Хорошая, кстати, песня, душевная. И всегда в России к месту, как ни поверни.

Она любит просыпаться по утрам когда солнечно и сыро, всю ночь шел дождь, а утром нещадно и благословенно парит…

…По широкому подоконнику ходит взъерошенная Степанида, строго поглядывая на Марину.

«Матушка, проголодалась…»

Трегубова громко зовет:

– Вера!

«Ты мне принесла письмо, Степанида? О том, что всю ночь шел дождь, всю ночь грохотало и сверкало, что все косточки смыло в ручей, а потом в реку, а потом в море, а потом, вообще, просто в безвременье…»

«Ну вот, растараторилась…» – бурчит Степанида.

«И на чистой-чистой земле никакой пищей не пахло, а пахло только июлем и озоном… и мокрыми ветвями… и сырой тяжелой водой… И на траве лежала я, щекой вниз…»

«Поутихла бы…» – поучает Степанида.

Марина говорит Вере:

– Принесите чего-нибудь Степаниде.

Вера приносит куриную ножку на блюдечке, ставит на прикроватную тумбочку. Степанида улетела с ножкой.

Между тем к завтраку в ее дом торопятся родители. Одна машина уже во дворе. Выходя из нее, Сергей Юрьевич чуть подвернул ногу, ойкнул. Через полминуты въезжает Валентина Михайловна. Родители стараются держатся солидно, выходит как всегда – чопорно.

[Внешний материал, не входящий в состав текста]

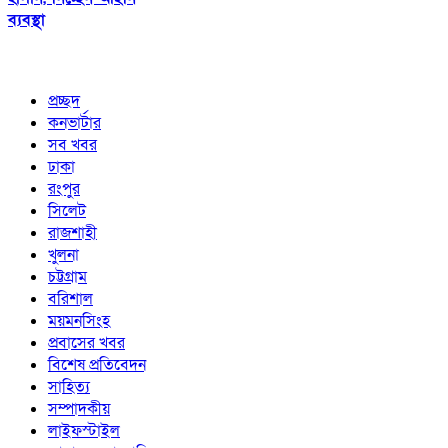
ব্যবস্থা
প্রচ্ছদ
কনভার্টার
সব খবর
ঢাকা
রংপুর
সিলেট
রাজশাহী
খুলনা
চট্টগ্রাম
বরিশাল
ময়মনসিংহ
প্রবাসের খবর
বিশেষ প্রতিবেদন
সাহিত্য
সম্পাদকীয়
লাইফস্টাইল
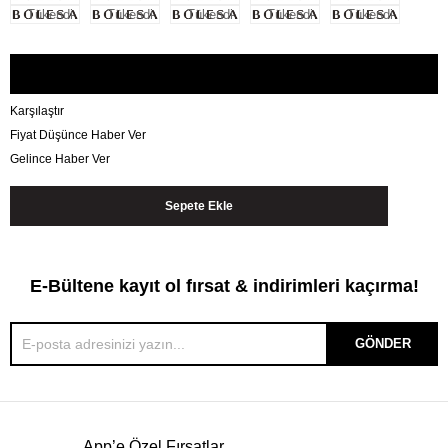
Tükendi
Tükendi
Tükendi
Tükendi
Tükendi
Karşılaştır
Fiyat Düşünce Haber Ver
Gelince Haber Ver
E-Bültene kayıt ol fırsat & indirimleri kaçırma!
GÖNDER
App’e Özel Fırsatlar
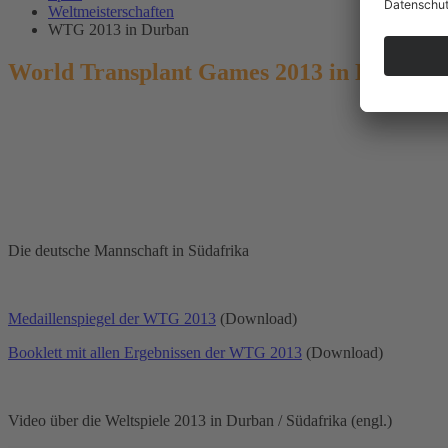
Weltmeisterschaften
WTG 2013 in Durban
World Transplant Games 2013
in Durban (
Die deutsche Mannschaft in Südafrika
Medaillenspiegel der WTG 2013
(Download)
Booklett mit allen Ergebnissen der WTG 2013
(Download)
Video über die Weltspiele 2013 in Durban / Südafrika (engl.)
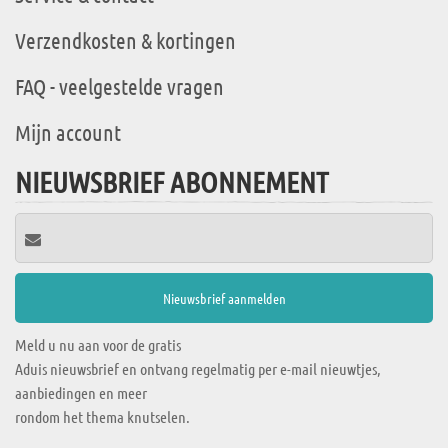
Verzendkosten & kortingen
FAQ - veelgestelde vragen
Mijn account
NIEUWSBRIEF ABONNEMENT
Meld u nu aan voor de gratis
Aduis nieuwsbrief en ontvang regelmatig per e-mail nieuwtjes,
aanbiedingen en meer
rondom het thema knutselen.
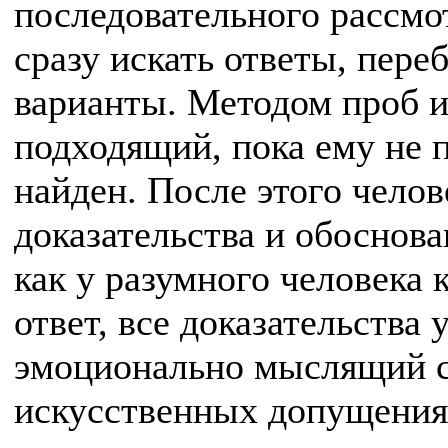
последовательного рассмо
сразу искать ответы, пере
варианты. Методом проб и
подходящий, пока ему не п
найден. После этого челов
доказательства и обоснован
как у разумного человека 
ответ, все доказательства 
эмоционально мыслящий с
искусственных допущениях,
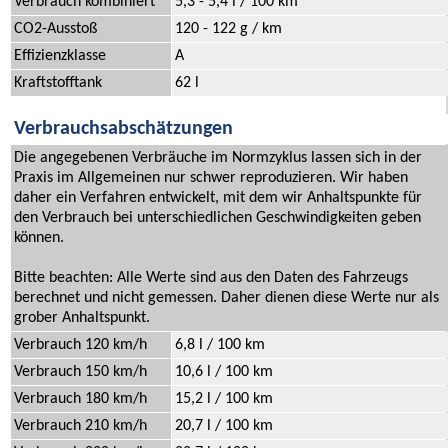
Verbrauch kombiniert
5,3 - 5,4 l / 100 km
CO2-Ausstoß
120 - 122 g / km
Effizienzklasse
A
Kraftstofftank
62 l
Verbrauchsabschätzungen
Die angegebenen Verbräuche im Normzyklus lassen sich in der
Praxis im Allgemeinen nur schwer reproduzieren. Wir haben
daher ein Verfahren entwickelt, mit dem wir Anhaltspunkte für
den Verbrauch bei unterschiedlichen Geschwindigkeiten geben
können.
Bitte beachten: Alle Werte sind aus den Daten des Fahrzeugs
berechnet und nicht gemessen. Daher dienen diese Werte nur als
grober Anhaltspunkt.
Verbrauch 120 km/h
6,8 l / 100 km
Verbrauch 150 km/h
10,6 l / 100 km
Verbrauch 180 km/h
15,2 l / 100 km
Verbrauch 210 km/h
20,7 l / 100 km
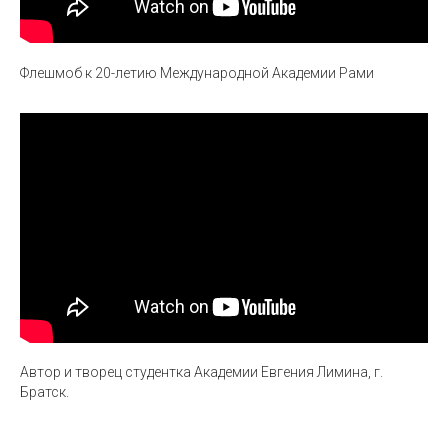
Флешмоб к 20-летию Международной Академии Рами
Автор и творец студентка Академии Евгения Лимина, г.
Братск.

– Выпрями спину! – не устает приказывать Валентина Михайловна. – Не хромай! Тебя это старит!

Отец пытается не хромать.

– Тебе уже надо подкрашивать брови. Ты знаешь, что Саркози подкрашивает ресницы и губы?

– Не делай глаза круглыми! Так смотрят только гастарбайтеры!

Эти педагогические завтраки повторяются регулярно каждую неделю, круглый год. За завтраком прислуживают Вера и ее пожилая мать. Мать привычно пилит дочь.

– Всю жизнь с тобой как на пороховой бочке, всю жизнь! Скажи, чего ты хочешь? Что с тобой происходит?

Марина снимает с вареного яйца плотную нарядную рукавичку, берет яйцо в руки и тупо смотрит на мать как на пришельца из далеких миров.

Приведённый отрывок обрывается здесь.